Package 'TCRconvertR'

Title: Convert TCR Gene Names
Description: Convert T Cell Receptor (TCR) gene names between the 10X Genomics, Adaptive Biotechnologies, and ImMunoGeneTics (IMGT) nomenclatures.
Authors: Emma Bishop [aut, cre, cph] (ORCID: <https://orcid.org/0000-0003-4484-3336>)
Maintainer: Emma Bishop <[email protected]>
License: MIT + file LICENSE
Version: 1.0
Built: 2026-05-24 07:28:40 UTC
Source: https://github.com/seshadrilab/tcrconvertr

Help Index


Create lookup tables

Description

build_lookup_from_fastas() processes IMGT reference FASTA files in a given folder to generate lookup tables used for making gene name conversions. It extracts all gene names and transforms them into 10X and Adaptive formats following predefined conversion rules. The resulting files are created:

  • lookup.csv: IMGT gene names and their 10X and Adaptive equivalents.

  • lookup_from_tenx.csv: Gene names aggregated by their 10X identifiers, with one representative allele (⁠*01⁠) for each.

  • lookup_from_adaptive.csv: Adaptive gene names, with or without alleles and gene designations, and their IMGT and 10X equivalents.

The files are stored in a given subfolder (species) within the appropriate application folder via rappdirs. For example:

  • MacOS: ⁠~/Library/Application Support/<AppName>⁠

  • Windows: ⁠C:\Documents and Settings\<User>\Application Data\Local Settings\<AppAuthor>\<AppName>⁠

  • Linux: ⁠~/.local/share/<AppName>⁠

If a folder named species already exists in that location, it will be replaced.

Usage

build_lookup_from_fastas(data_dir, species)

Arguments

data_dir

A string, the directory containing FASTA files.

species

A string, the name of species that will be used when running TCRconvert with these lookup tables.

Details

Key transformations from IMGT:

  • 10X:

    • Remove allele information (e.g., ⁠*01⁠) and modify ⁠/DV⁠ occurrences.

  • Adaptive:

    • Apply renaming rules, such as adding gene-level designations and zero-padding single-digit numbers.

    • Convert constant genes to "NoData" (Adaptive only captures VDJ) which become NA after the merge in convert_gene().

Value

A string, path to new lookup directory

Examples

# For the example, create and use a temporary folder
fastadir <- file.path(tempdir(), "TCRconvertR_tmp")
dir.create(fastadir, showWarnings = FALSE, recursive = TRUE)
trav <- get_example_path("fasta_dir/test_trav.fa")
trbv <- get_example_path("fasta_dir/test_trbv.fa")
file.copy(c(trav, trbv), fastadir)

# Build lookup tables
build_lookup_from_fastas(fastadir, "rabbit")

# Clean up temporary folder
unlink(fastadir, recursive = TRUE)

Convert gene names

Description

convert_gene() converts T-cell receptor (TCR) gene names between the IMGT, 10X, and Adaptive formats.

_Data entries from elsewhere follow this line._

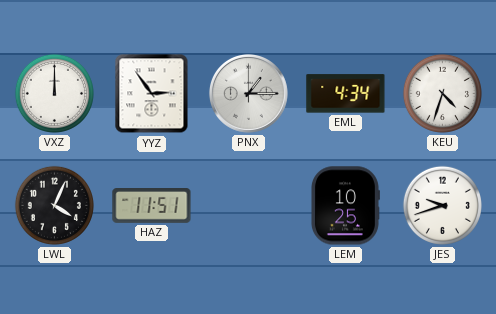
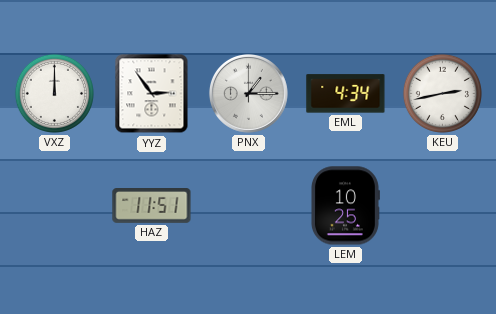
KEU: 4:33 -> 2:43
LWL: 4:04 -> none
JES: 9:42 -> none
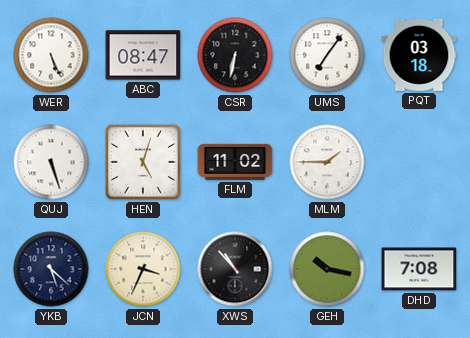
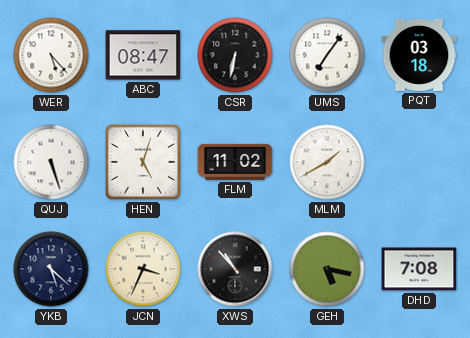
WER: 5:26 -> 5:23
MLM: 1:45 -> 1:40
GEH: 10:17 -> 5:17
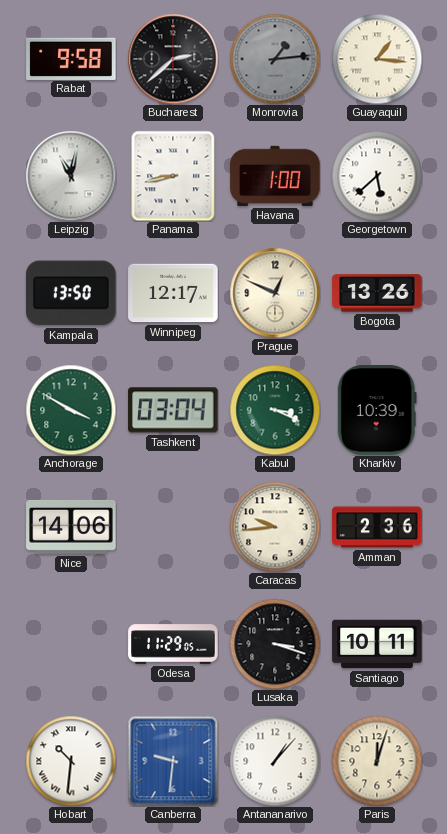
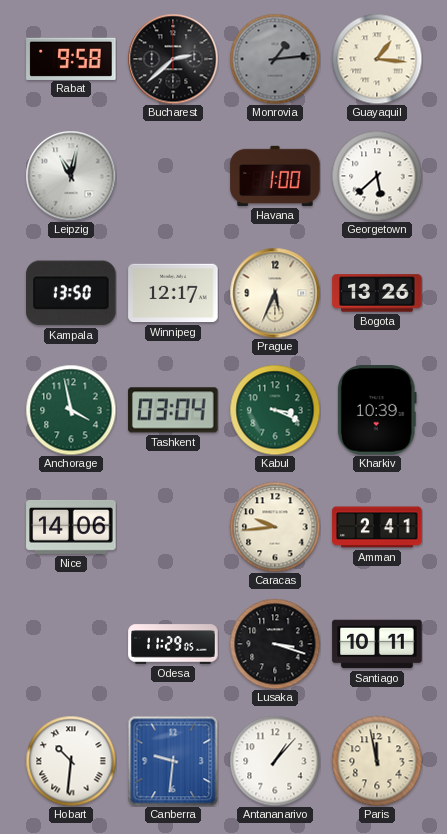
Panama: 8:43 -> none
Prague: 12:49 -> 5:34
Anchorage: 3:50 -> 3:58
Amman: 2:36 -> 2:41
Paris: 12:03 -> 11:58
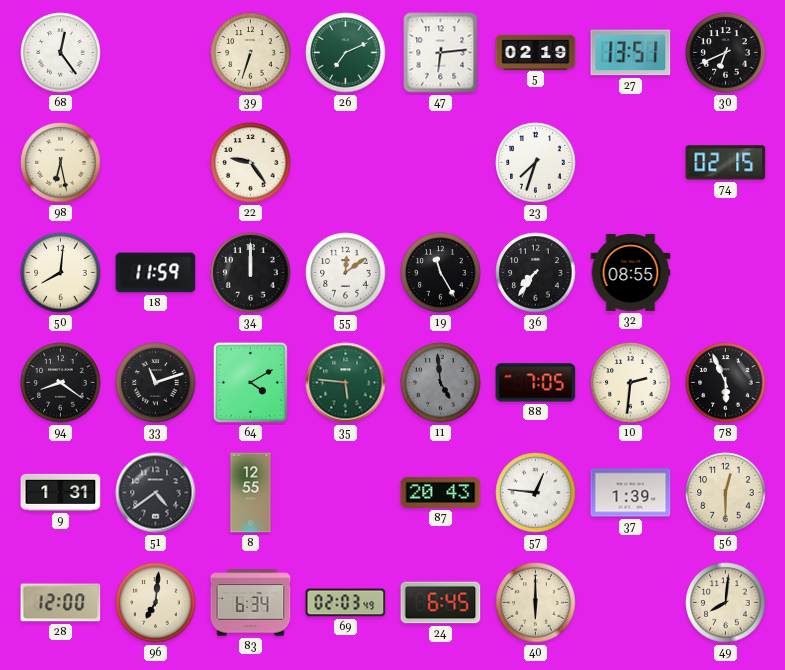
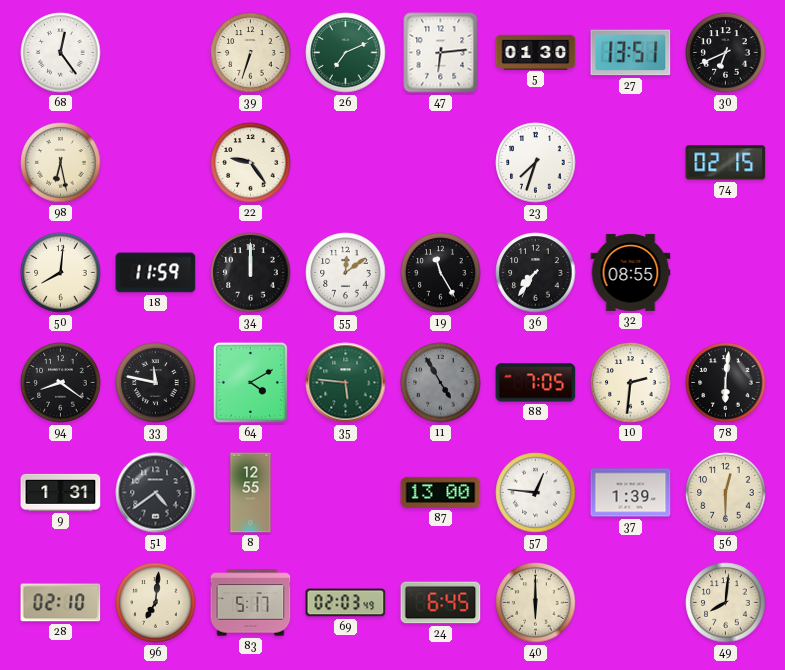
5: 02:19 -> 01:30
33: 11:12 -> 11:47
11: 4:59 -> 4:55
78: 5:56 -> 6:01
87: 20:43 -> 13:00
28: 12:00 -> 02:10
83: 6:34 -> 5:17
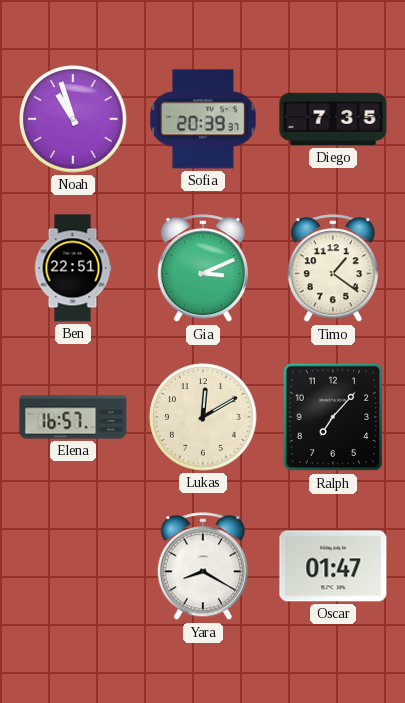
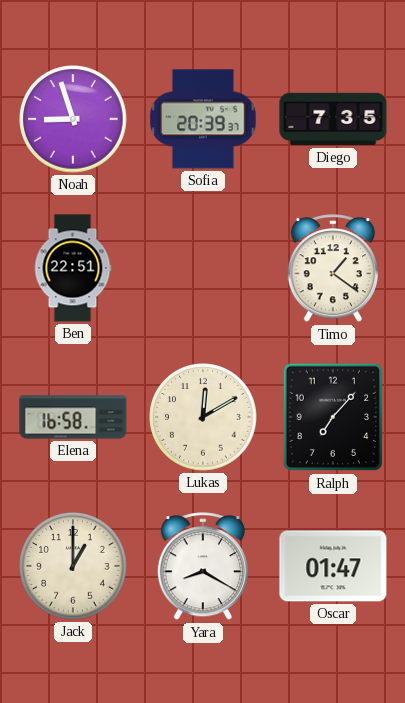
Noah: 10:57 -> 8:57
Gia: 3:11 -> none
Elena: 16:57 -> 16:58
Jack: none -> 1:00
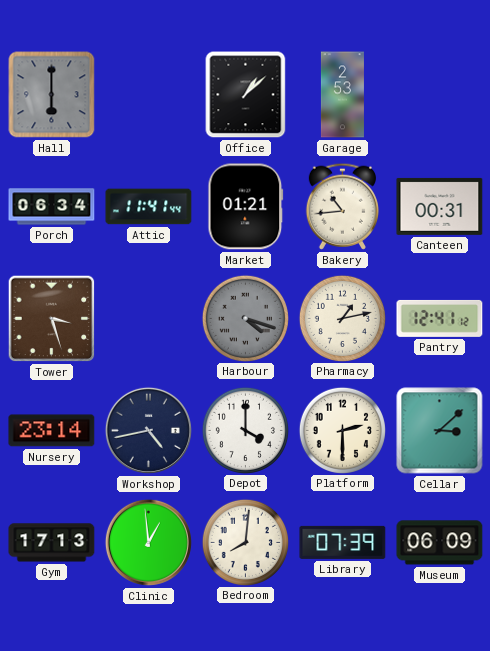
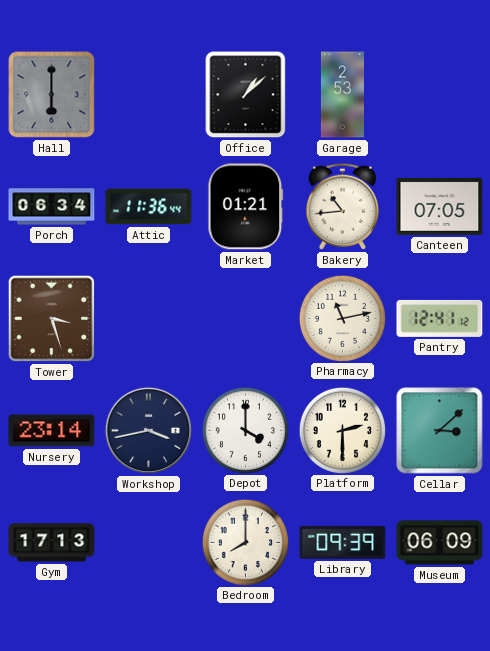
Attic: 11:41 -> 11:36
Canteen: 00:31 -> 07:05
Harbour: 4:18 -> none
Pharmacy: 1:13 -> 11:13
Workshop: 4:43 -> 3:43
Clinic: 12:59 -> none
Bedroom: 8:01 -> 8:00
Library: 07:39 -> 09:39
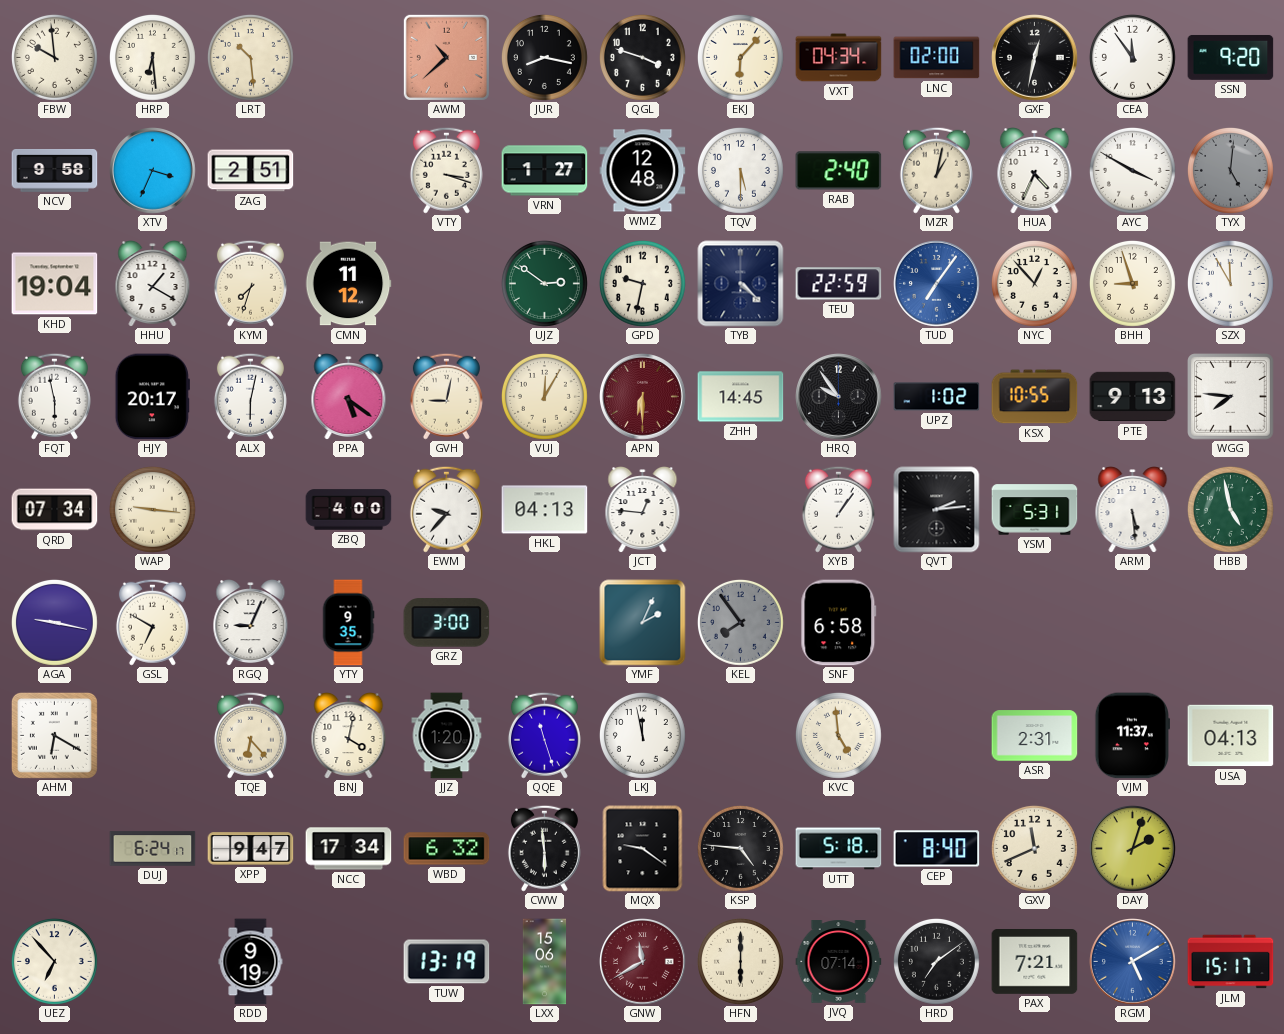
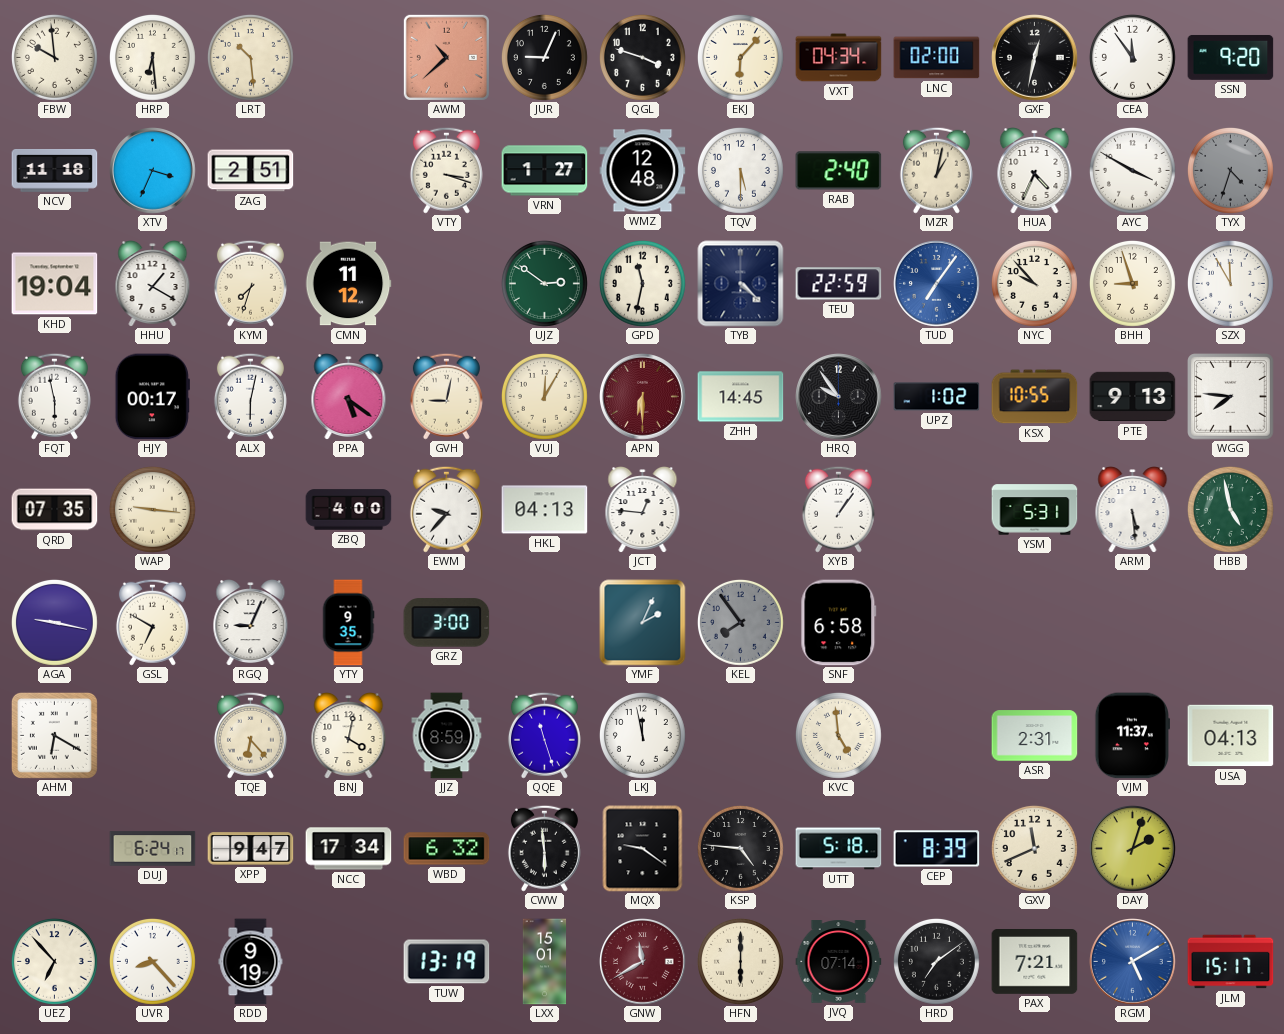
JUR: 8:17 -> 9:04
NCV: 9:58 -> 11:18
TYX: 5:01 -> 4:33
GPD: 9:32 -> 11:32
NYC: 12:53 -> 9:53
HJY: 20:17 -> 00:17
QRD: 07:34 -> 07:35
QVT: 2:14 -> none
JJZ: 1:20 -> 8:59
CEP: 8:40 -> 8:39
UVR: none -> 8:23
LXX: 15:06 -> 15:01
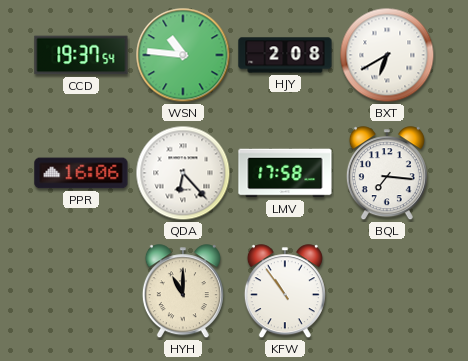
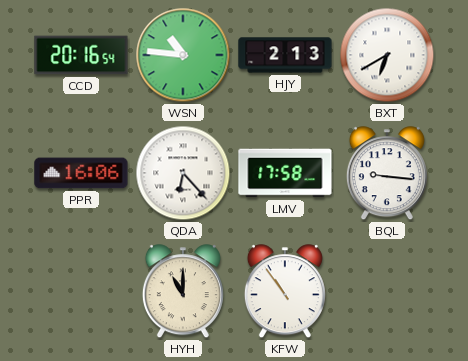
CCD: 19:37 -> 20:16
HJY: 2:08 -> 2:13
BQL: 7:16 -> 9:16
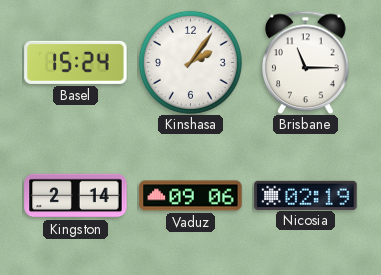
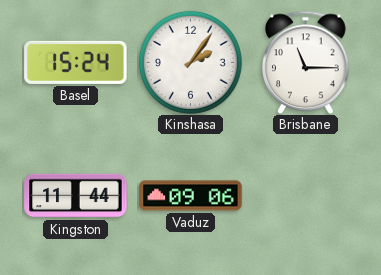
Kingston: 2:14 -> 11:44
Nicosia: 02:19 -> none
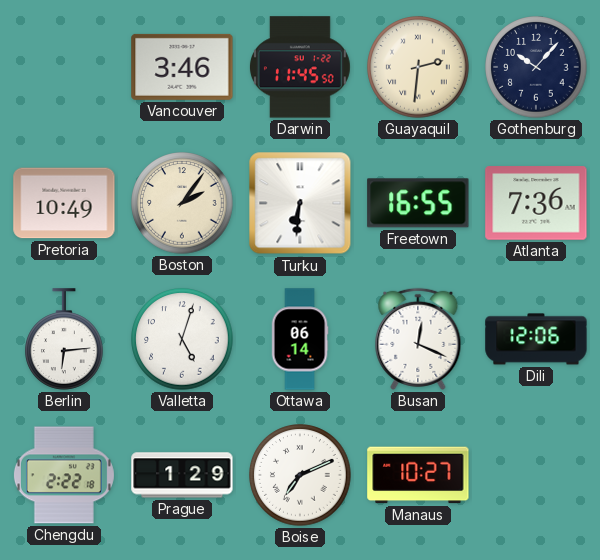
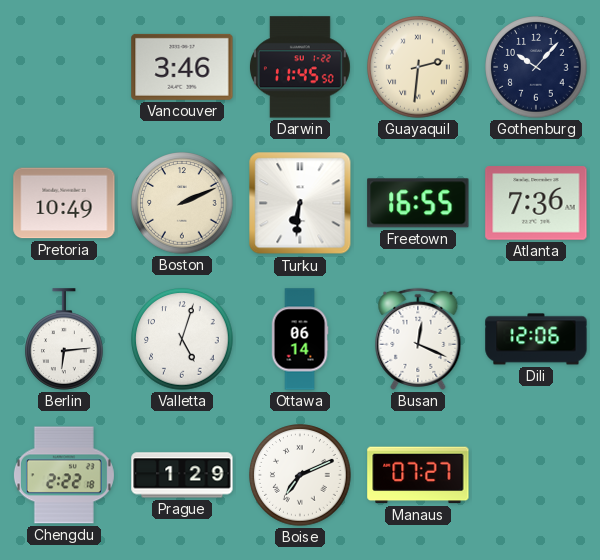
Boston: 2:06 -> 2:11
Manaus: 10:27 -> 07:27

It determines the columns to convert based on the input format (frm) unless specified by the user (frm_cols). It returns a modified version of the input data frame with converted gene names while preserving row order.

Usage

convert_gene(
  df,
  frm,
  to,
  species = "human",
  frm_cols = NULL,
  verbose = TRUE,
  bad_genes_col = FALSE
)

Arguments

df

A dataframe containing TCR gene names.

frm

A string, the input format of TCR data. Must be one of "imgt", "tenx", "adaptive", or "adaptivev2".

to

A string, the output format of TCR data. Must be one of "imgt", "tenx", "adaptive", or "adaptivev2".

species

A string,the species. Optional; defaults to "human".

frm_cols

A character vector of custom gene column names. Optional; defaults to NULL.

verbose

A boolean, whether to display messages. Optional; defaults to TRUE.

bad_genes_col

A boolean, whether to add a column of the unconvertable genes. Defaults to FALSE.

Details

Gene names are converted by performing a merge between the relevant input columns and a species-specific lookup table containing IMGT reference genes in all three formats.

Behavioral Notes

  • If a gene name cannot be mapped, it is replaced with NA and a warning is raised.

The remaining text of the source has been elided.